Five-year diaries

My most prized possessions, certainly the items I would be most distraught if I ever lost, are my five-year diaries.

These diaries consist of one page for each day of the year, with a small paragraph marked for each of five years. You wrap your way through the book and end up able to compare what you were doing on each individual day across the five years.

I’ve almost finished my second and just bought my third!

2009-2013, 2014-2018, new book! They obviously get progressively grubbier the longer they hang around with me.

The first was given to me by a friend at graduation from college in May of 2009, and I’ve filled in basically every day since then. That’s nine and a half years of being able to say almost exactly what I did every single day! Where I was, who I was with, how I felt, what I was reading, what I ate: all this and more is haphazardly logged across the years. 

The most interesting thing for me, being such a constant nomad, is seeing where I was on a particular day in each of the years. Some months are now complete for all ten years and I’ve been trying to find a day where I was in a different country/state every year. The closest I can find is all different except for two years in the same state, either Florida, Colorado or California. August is a consistently varied month. So, for example, August 5th looks like this: 

  • 2009: Antigua, Guatemala. I was taking language classes after volunteering at an archeological site and on this day after my classes I went out to dinner with some friends.
  • 2010: I was staying in Denver, Colorado, taking a publishing course. This was the last day so I mostly cleaned the apartment I’d been subletting.
  • 2011: I’d moved to Boulder, Colorado and was writing book indexes and doing lots of biking, Lindy Hop dancing, and going to coffeeshops. This was a typical day and included all of those things.
  • 2012: I was in Florida, still indexing, and also practicing with a roller derby team. On this day I did yoga, went to the beach, and was reading The Buddha of Suburbia, one of my favorite novels.
  • 2013: I was having a terrible time working in the production office of a festival in England (most of the festivals I worked at were wonderful times, this August 5th one just happens to have been miserable).
  • 2014: I was teaching English in Moscow, Russia and apparently on this day came home from work, made cheesy noodles, read a P.G. Wodehouse onmibus, and hung out with my housemates.
  • 2015: I was traveling in Europe after working in Russia, on this day I was in Lagos, Portugal with a friend exploring the amazing cliffs and beach caves.
  • 2016: I was meeting up with family in Paris for my brother’s wedding.
  • 2017: I ate brunch and went to a warehouse party in Melbourne, Australia.
  • 2018: I was in Iowa, trying not to die. (I’ll be very interested to see what the first August 5th of my new five-year diary looks like and hope it’s back up to the usual standard!)

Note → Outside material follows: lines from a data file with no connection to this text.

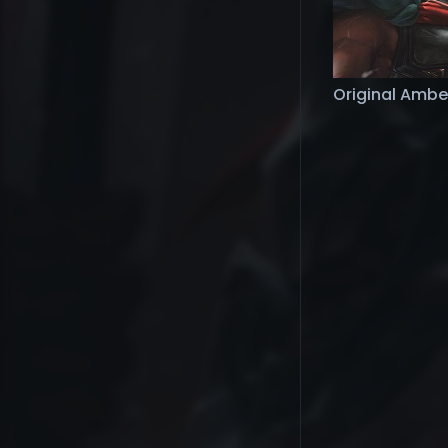
Original Amb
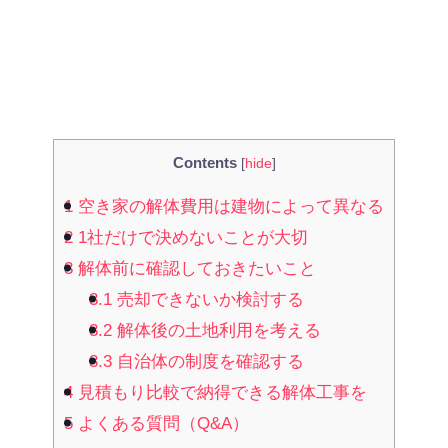
Contents
[
hide
]
1
空き家の解体費用は建物によって異なる
2
1社だけで決めないことが大切
3
解体前に確認しておきたいこと
3.1
売却できないか検討する
3.2
解体後の土地利用を考える
3.3
自治体の制度を確認する
4
見積もり比較で納得できる解体工事を
5
よくある質問（Q&A）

There is also a book log in the back of the five-year diaries and so I can (more or less) recall everything I’ve read for the past nine and a half years (next book review posts: my favorite books of the past five and ten years). In this second five-year diary I’ve actually managed to fill nearly the whole book log: there have been some epic novel-bingeing years. The year I spent in Russia I read over forty novels, and looking back through the log I’m surprised to discover that a solid fifteen or more of them were of a very hefty variety, including things like Anna Karenina, The Wind-Up Bird Chronicle, Middlemarch, and Winter in Madrid, (all of which I really enjoyed), as well as some epic fantasy and P.G. Wodehouse omnibuses and other truly long things. Lots of curling up in my window seat on snowy days reading, I suppose. Then the year I spent in Australia apparently I hardly read anything.

I think these journals should make for a pretty solid alibi if ever needed. And it’s amazing the way, browsing through the diaries, a few lines of text can recall a precise memory from years and years ago: oh yeah that concert, that meal, that car ride! Things come back clearly to mind that I might otherwise never have thought of again.

I always get mine in blue, but they are also available in red and green. Honestly I can’t imagine not having these in my life at this point.